Loading
Apple pie

Making a pie from scratch | Imaginary Atlas: Part 1

If you want to make an apple pie from scratch, you must first invent the universe.
Carl Sagan, Cosmos

It’s something that everyone who has ever told a story has done, but something which even storytellers don’t necessarily do deliberately or even realize that they are doing. Whenever we tell a story — even if that story is essentially true — we are creating a virtual world in which that story takes place, and which we are sharing with our listeners or readers and inviting them in to look around and sit a spell.

Those of us who participate in the pulp world are perhaps a bit more familiar with the concepts of world building than are followers of literary or mainstream fiction. Pretty much all of us are familiar with the work J.R.R. Tolkien put into building the history and culture of Middle-Earth long before he ever conceived of writing The Lord of the Rings. We’ve seen the Star Wars movies and the Star Trek television series, even if we aren’t the sort to dress up in a dreadful crimson buccaneer’s suit and go to a convention. More than a few of us have rolled various polyhedral dice or punched the buttons on game controllers to play games set in worlds very different from our own.

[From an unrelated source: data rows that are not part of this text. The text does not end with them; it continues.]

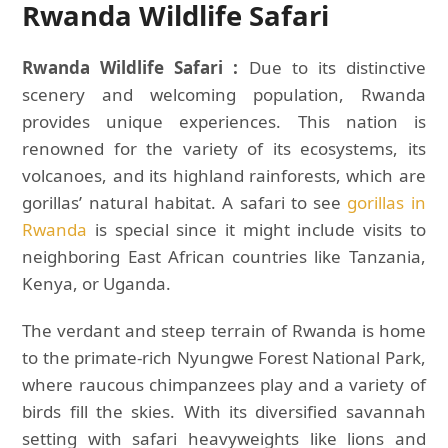
Rwanda Wildlife Safari
Rwanda Wildlife Safari :
Due to its distinctive
scenery and welcoming population, Rwanda
provides unique experiences. This nation is
renowned for the variety of its ecosystems, its
volcanoes, and its highland rainforests, which are
gorillas’ natural habitat. A safari to see
gorillas in
Rwanda
is special since it might include visits to
neighboring East African countries like Tanzania,
Kenya, or Uganda.
The verdant and steep terrain of Rwanda is home
to the primate-rich Nyungwe Forest National Park,
where raucous chimpanzees play and a variety of
birds fill the skies. With its diversified savannah
setting with safari heavyweights like lions and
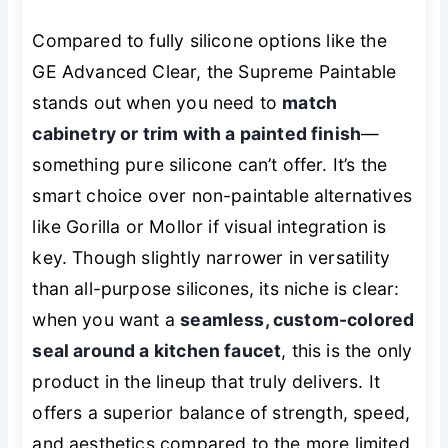
Compared to fully silicone options like the
GE Advanced Clear, the Supreme Paintable
stands out when you need to
match
cabinetry or trim with a painted finish
—
something pure silicone can’t offer. It’s the
smart choice over non-paintable alternatives
like Gorilla or Mollor if visual integration is
key. Though slightly narrower in versatility
than all-purpose silicones, its niche is clear:
when you want a
seamless, custom-colored
seal around a kitchen faucet
, this is the only
product in the lineup that truly delivers. It
offers a superior balance of strength, speed,
and aesthetics compared to the more limited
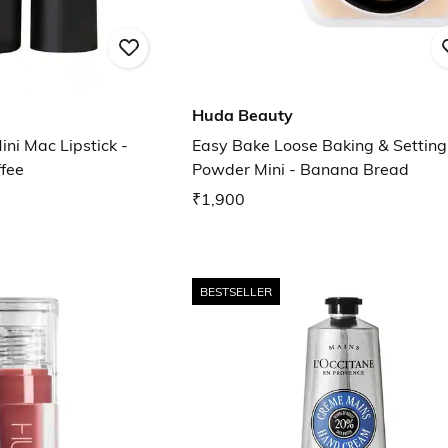
Huda Beauty
ni Mac Lipstick -
Easy Bake Loose Baking & Setting
ffee
Powder Mini - Banana Bread
₹1,900
BESTSELLER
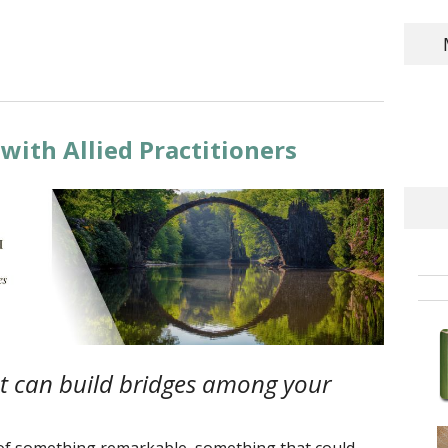
with Allied Practitioners
t can build bridges among your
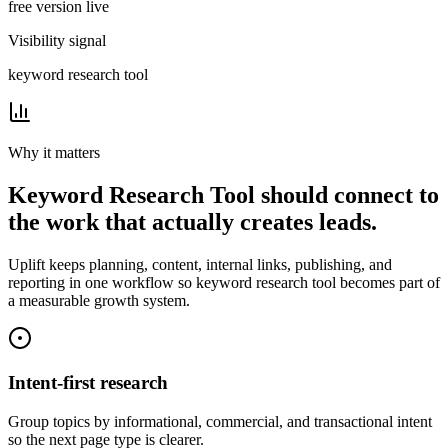
free version live
Visibility signal
keyword research tool
Why it matters
Keyword Research Tool
should connect to
the work that actually creates leads.
Uplift
keeps planning, content, internal links, publishing, and
reporting in one workflow so
keyword research tool
becomes part of
a measurable growth system.
Intent-first research
Group topics by informational, commercial, and transactional intent
so the next page type is clearer.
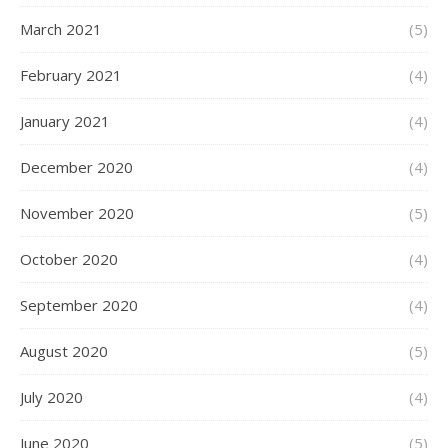
March 2021
(5)
February 2021
(4)
January 2021
(4)
December 2020
(4)
November 2020
(5)
October 2020
(4)
September 2020
(4)
August 2020
(5)
July 2020
(4)
June 2020
(5)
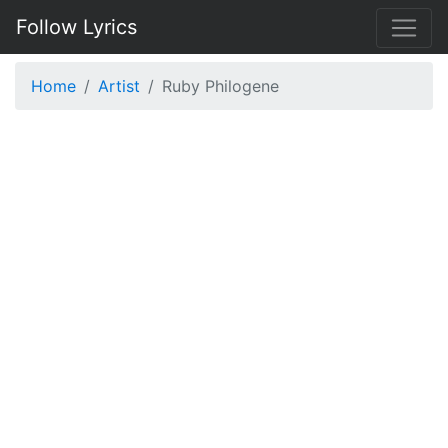
Follow Lyrics
Home
Artist
Ruby Philogene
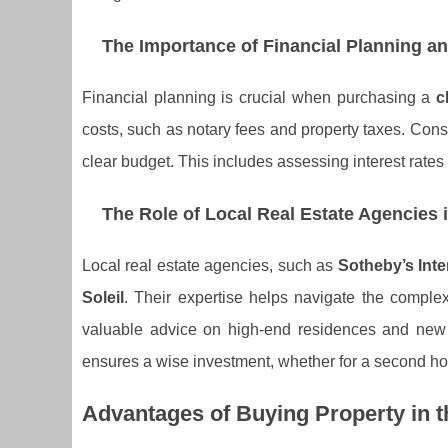
The Importance of Financial Planning a
Financial planning is crucial when purchasing a
c
costs, such as notary fees and property taxes. Consu
clear budget. This includes assessing interest rates
The Role of Local Real Estate Agencies 
Local real estate agencies, such as
Sotheby’s Inte
Soleil
. Their expertise helps navigate the comple
valuable advice on high-end residences and new
ensures a wise investment, whether for a second ho
Advantages of Buying Property in t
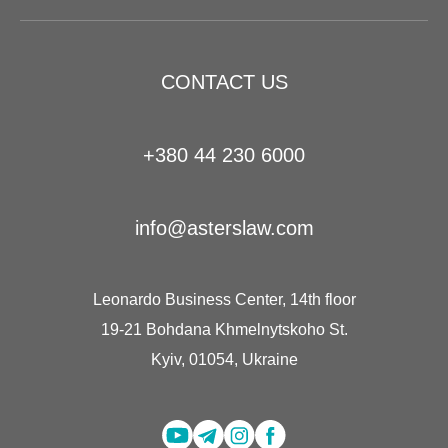
CONTACT US
+380 44 230 6000
info@asterslaw.com
Leonardo Business Center, 14th floor
19-21 Bohdana Khmelnytskoho St.
Kyiv, 01054, Ukraine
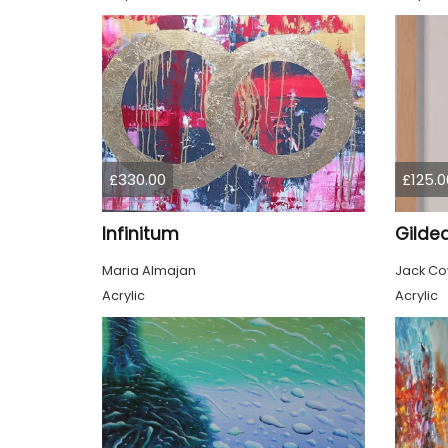
£330.00
£125.0
Infinitum
Maria Almajan
Jack C
Acrylic
Acrylic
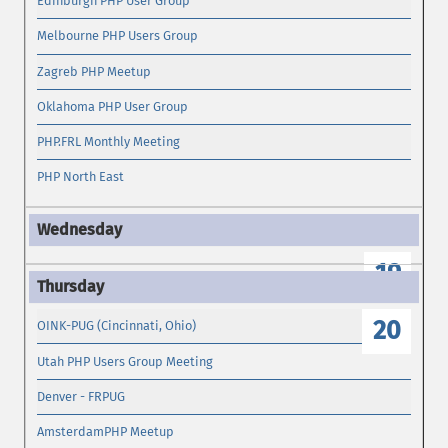
Edinburgh PHP User Group
Melbourne PHP Users Group
Zagreb PHP Meetup
Oklahoma PHP User Group
PHP.FRL Monthly Meeting
PHP North East
19
20
OINK-PUG (Cincinnati, Ohio)
Utah PHP Users Group Meeting
Denver - FRPUG
AmsterdamPHP Meetup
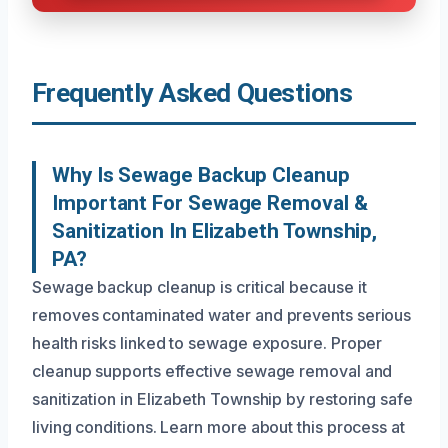
Frequently Asked Questions
Why Is Sewage Backup Cleanup
Important For Sewage Removal &
Sanitization In Elizabeth Township,
PA?
Sewage backup cleanup is critical because it
removes contaminated water and prevents serious
health risks linked to sewage exposure. Proper
cleanup supports effective sewage removal and
sanitization in Elizabeth Township by restoring safe
living conditions. Learn more about this process at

At the core of all these activities is world building. Someone at some point in the creation process had to sit down and create the rules of the world in which the stories were going to take place. Often, that happens while the content itself is being created, almost as an afterthought. This may very well be why a vast majority of genre fiction starts to look alike after a while; writers, artists and other creators simply adopt the world building done by other writers, artists and creators, often without deliberately considering what they are doing.

Then, there are world builders, creators for whom the act of creating a fictional setting is a satisfying creative endeavor in and of itself. The goal of world builders may be to create a world in which to set whatever stories they would like to tell, whether in a novel, screenplay or role-playing game, or it may be just the fun of building a new universe from the ground up.

What we’re going to do with this series is to outline the creation of a fictional world that fits in with the themes at the heart of Pulp Engine — genre fiction that is story driven and seriously fun.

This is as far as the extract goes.